I grew up in the country, where nighttime is dark. Pitch black. When driving to see my friends I’d often miss the roads they lived on and have to turn around. A couple years ago I was driving home for the holidays and turned on a gravel road. It was a little foggy and hard to see. I panicked. I started thinking about what would happen if I got lost or a car came around the bend too quickly and then I got mad at myself for getting so upset. These were the road I learned to drive on at 16. What was the problem? The problem was that I had been living in Philadelphia for several years at this point and though I never really noticed, Philly is never dark. Even in the middle of the night there are streetlights and headlights and people out and about. Little by little, without realizing it, I had become afraid of the dark. 

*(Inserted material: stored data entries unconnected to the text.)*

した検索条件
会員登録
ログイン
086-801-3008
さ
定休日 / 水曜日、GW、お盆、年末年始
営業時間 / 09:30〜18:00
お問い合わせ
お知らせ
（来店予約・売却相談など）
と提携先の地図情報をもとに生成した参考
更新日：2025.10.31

This moment came back to me while I was driving to Virginia this weekend and I realized it wasn’t the dark that I had come to fear but the unknown that lives in it. Driving wasn’t the only time I had come across this fear. I moved to Philly when I was 20. I had no job, no apartment, no significant other, so when a job offer came up it didn’t matter that I had never been to Philadelphia before, I left. I packed up and found an apartment and when that job ended I found another one and I moved further into the city. Over the past 4 and a half years I got comfortable. I made friends, I started dating, I found a full time job, I found a church community that I love and now when I make a decision to change, I have something to lose. 

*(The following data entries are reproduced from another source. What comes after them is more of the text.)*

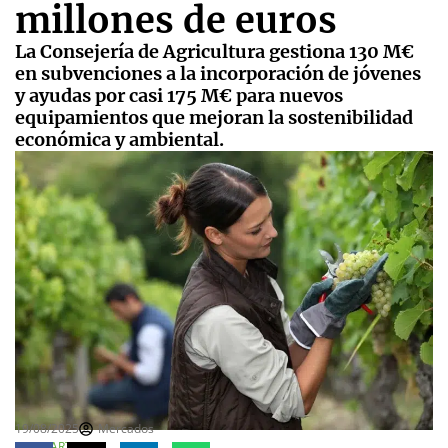
millones de euros
La Consejería de Agricultura gestiona 130 M€
en subvenciones a la incorporación de jóvenes
y ayudas por casi 175 M€ para nuevos
equipamientos que mejoran la sostenibilidad
económica y ambiental.
19/08/2025
Mercados
COMPARTE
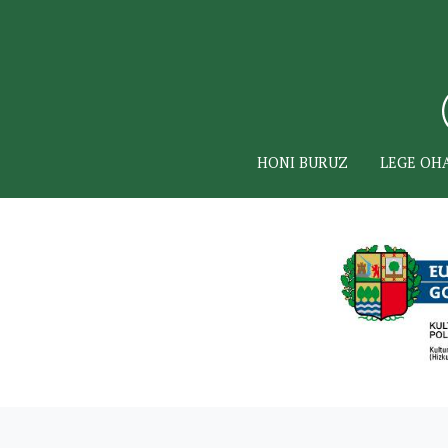
HONI BURUZ
LEGE OH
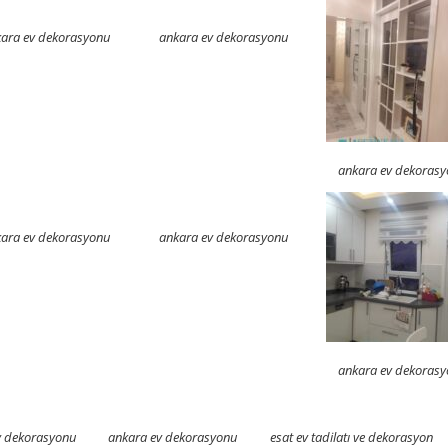
ara ev dekorasyonu
ankara ev dekorasyonu
ankara ev dekoras
ara ev dekorasyonu
ankara ev dekorasyonu
ankara ev dekoras
v dekorasyonu
ankara ev dekorasyonu
esat ev tadilatı ve dekorasyon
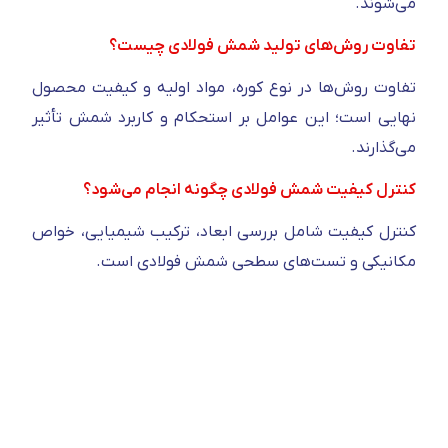
می‌شوند.
تفاوت روش‌های تولید شمش فولادی چیست؟
تفاوت روش‌ها در نوع کوره، مواد اولیه و کیفیت محصول
نهایی است؛ این عوامل بر استحکام و کاربرد شمش تأثیر
می‌گذارند.
کنترل کیفیت شمش فولادی چگونه انجام می‌شود؟
کنترل کیفیت شامل بررسی ابعاد، ترکیب شیمیایی، خواص
مکانیکی و تست‌های سطحی شمش فولادی است.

While I was running through all of this in my head, someone cut me off on the road. My first instinct was to look at their license plate for two reasons. 1. Once as a kid, we were in the car and someone threw a fire cracker out their window blowing open our tire. My father (aka Superman) not only managed to keep the car on the road and all of us safe, but also managed to look behind him and get the guy’s license plate number. Like I said, Superman. Now every time I’m in a potential dangerous situation I try to memorize the person’s license plate number, just in case. 2. Someone made a comment a couple months ago that driving in Philly would be much safer if they didn’t let people from Jersey in, so I’ve been conducting an experiment where every time someone cuts me off I look to see if they’re from Jersey. I apologize if that’s where you’re from but 99% of the time, they are, so…. Anyway, I looked at this car and it was a Virginia plate, then I looked at the rest of the cars around me, they were all Virginia plates. I was in Virginia. I had passed through two states without noticing. Furthermore, I had made it to my destination without knowing where I was going beforehand. I looked in my rearview mirror; it was pitch black. I looked ahead of me and could only see as far as my headlights and I remembered a quote I once heard. “You may only be able to see as far as the headlights, but you can make the whole trip that way.” It didn’t matter that I didn’t know how to get there; I made it by moving forward. 

So maybe I’m going to give up on trying to have the next 5 years of my life planned, or the next two, or next week. Maybe instead I’ll focus on what I can do today to get me closer to where I want to be and then worry about tomorrow. The rest of it will fall into place as it comes and if as I’m traveling I realize I’m not going the right way, I’ll turn around and wait for the GPS to recalculate. Just keep moving forward. 

On a side note, if you’re feeling a little lost, I highly suggest taking a road trip to see old friends. Roll down the windows and spend the first hour in the silence with your thoughts. Play your favorite songs and sing at the top of your lungs. Go and see the people who loved you before you were your best self. Go see the people who hug you so hard that your body gets slammed against the car door. Go see the people who tell you 100 times in 4 hours how glad they are that you’re there. Meet their current friends. Meet the lovely people who have welcomed your friends with love in their hearts. Then when you’re ready, go home. Enjoy the feeling of knowing where you’re going and as you get close notice how the city looks the same, yet slightly different. Just keeping moving forward.